The triple \((\Omega, \mathcal{F}, P)\) is called a probability space.

From the axioms one derives: \(P(\emptyset) = 0\), \(P(A^c) = 1 - P(A)\), monotonicity (\(A \subseteq B \Rightarrow P(A) \leq P(B)\)), and the inclusion-exclusion formula

\[ P(A \cup B) = P(A) + P(B) - P(A \cap B). \]

1.3 Conditional Probability and Bayes’ Theorem

Definition (Conditional Probability). For events \( A, B \) with \( P(B) > 0 \), the conditional probability of \(A\) given \(B\) is \[ P(A \mid B) = \frac{P(A \cap B)}{P(B)}. \]

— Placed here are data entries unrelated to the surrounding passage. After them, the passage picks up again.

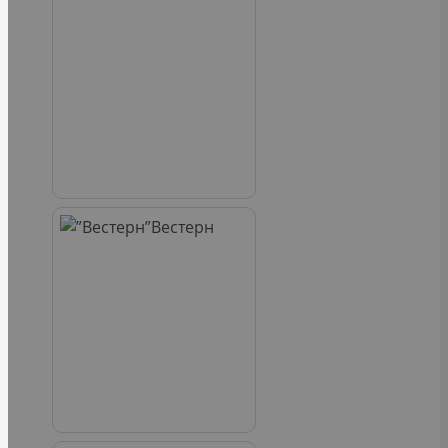
Вестерн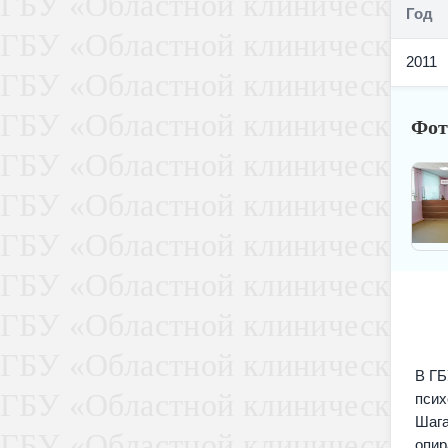
Год
2011
Фот
В ГБ
псих
Шага
опир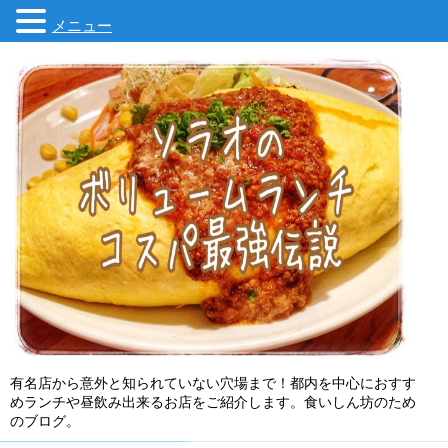
メニュー
有名店から意外と知られていない穴場まで！都内を中心におすす
めランチや昼飲み出来るお店をご紹介します。食いしん坊のため
のブログ。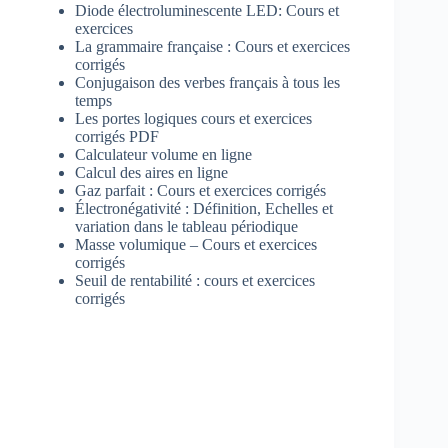
Diode électroluminescente LED: Cours et
exercices
La grammaire française : Cours et exercices
corrigés
Conjugaison des verbes français à tous les
temps
Les portes logiques cours et exercices
corrigés PDF
Calculateur volume en ligne
Calcul des aires en ligne
Gaz parfait : Cours et exercices corrigés
Électronégativité : Définition, Echelles et
variation dans le tableau périodique
Masse volumique – Cours et exercices
corrigés
Seuil de rentabilité : cours et exercices
corrigés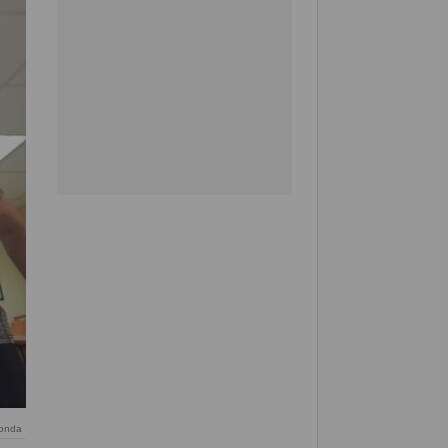
Ronda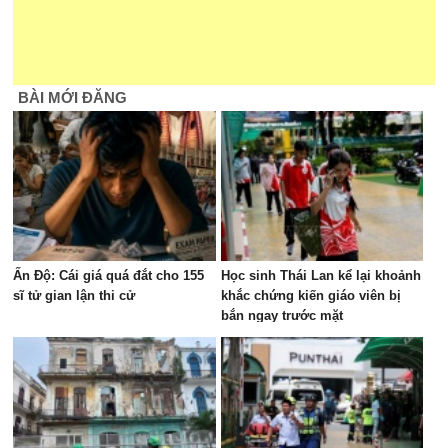
BÀI MỚI ĐĂNG
Ấn Độ: Cái giá quá đắt cho 155
Học sinh Thái Lan kể lại khoảnh
sĩ tử gian lận thi cử
khắc chứng kiến giáo viên bị
bắn ngay trước mặt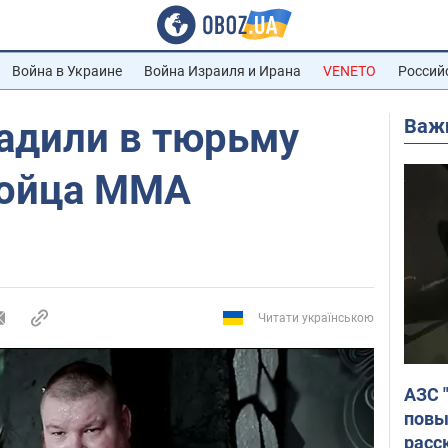
Война в Украине
Война Израиля и Ирана
VENETO
Россий
Важ
садили в тюрьму
бойца MMA
Читати українською
АЗС 
повы
расс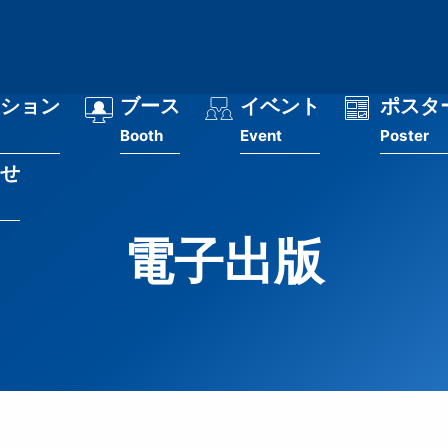
ション
ブース
イベント
ポスタ
Booth
Event
Poster
せ
電子出版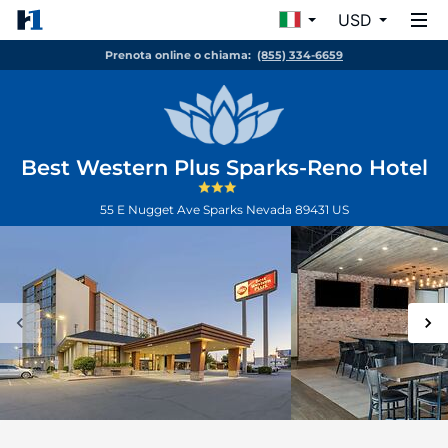
USD
Prenota online o chiama:
(855) 334-6659
Best Western Plus Sparks-Reno Hotel
55 E Nugget Ave
Sparks
Nevada
89431
US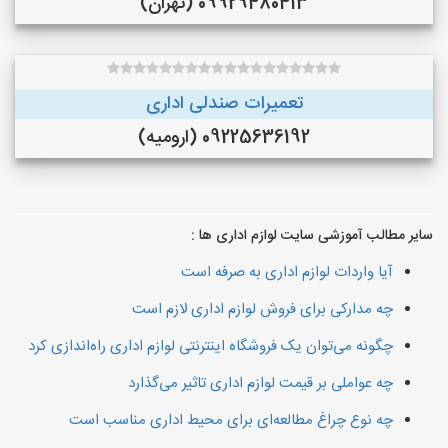
09929480413 (تهران)
تعمیرات صندلی اداری
09225636192 (ارومیه)
سایر مطالب آموزشی سایت لوازم اداری ها :
آیا واردات لوازم اداری به صرفه است
چه مدارکی برای فروش لوازم اداری لازم است
چگونه می‌توان یک فروشگاه اینترنتی لوازم اداری راه‌اندازی کرد
چه عواملی بر قیمت لوازم اداری تاثیر می‌گذارد
چه نوع چراغ مطالعه‌ای برای محیط اداری مناسب است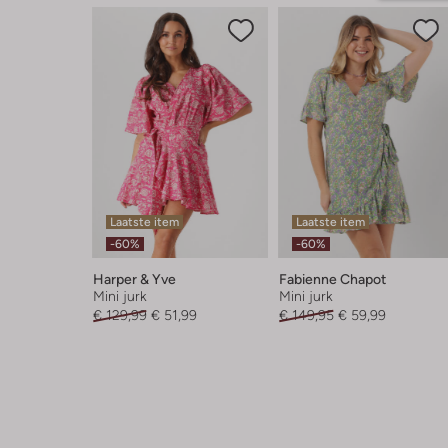
Laatste item
Laatste item
-60%
-60%
Harper & Yve
Fabienne Chapot
Mini jurk
Mini jurk
€ 129,99
€ 51,99
€ 149,95
€ 59,99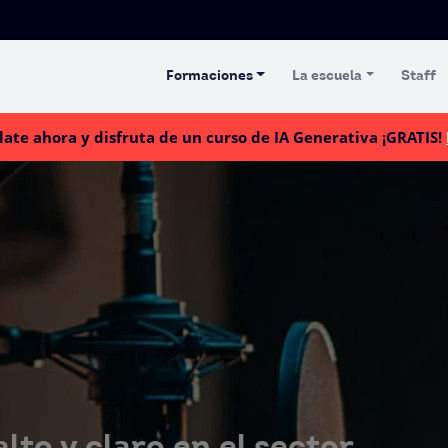
Formaciones
La escuela
Staff
late ahora y disfruta de un curso de IA Generativa ¡GRATIS!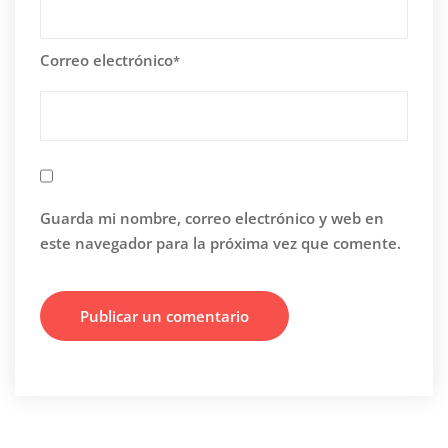
Correo electrónico
*
Guarda mi nombre, correo electrónico y web en
este navegador para la próxima vez que comente.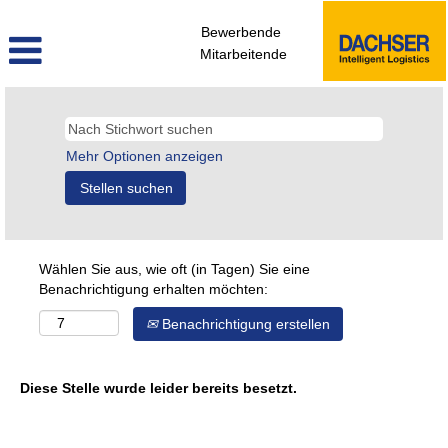
Bewerbende
Mitarbeitende
Mehr Optionen anzeigen
Wählen Sie aus, wie oft (in Tagen) Sie eine
Benachrichtigung erhalten möchten:
Benachrichtigung erstellen
Diese Stelle wurde leider bereits besetzt.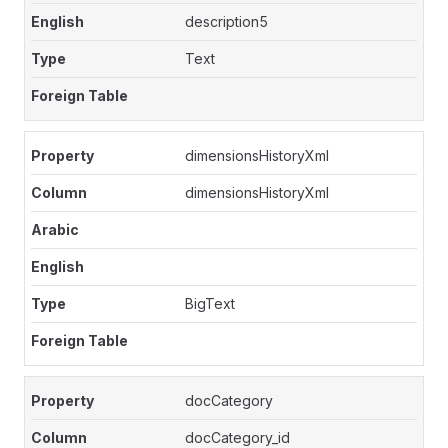
description5
Text
dimensionsHistoryXml
dimensionsHistoryXml
BigText
docCategory
docCategory_id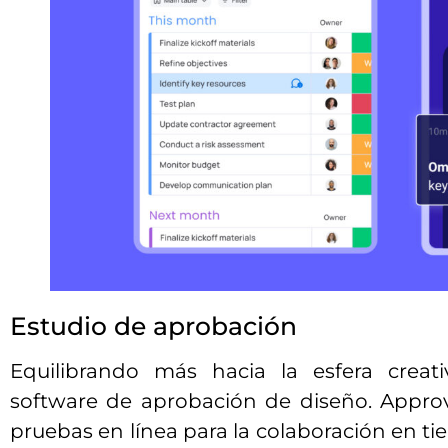
Estudio de aprobación
Equilibrando más hacia la esfera creat
software de aprobación de diseño. Appro
pruebas en línea para la colaboración en ti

The law of total probability states that for a partition \(\{B_1, B_2, \ldots\}\) of \(\Omega\) with \(P(B_i) > 0\),

\[ P(A) = \sum_{i} P(A \mid B_i)\, P(B_i). \]
Theorem (Bayes' Theorem). Let \( \{B_1, \ldots, B_k\} \) partition \(\Omega\) and let \(A\) be an event with \(P(A) > 0\). Then \[ P(B_j \mid A) = \frac{P(A \mid B_j)\, P(B_j)}{\sum_{i=1}^{k} P(A \mid B_i)\, P(B_i)}. \]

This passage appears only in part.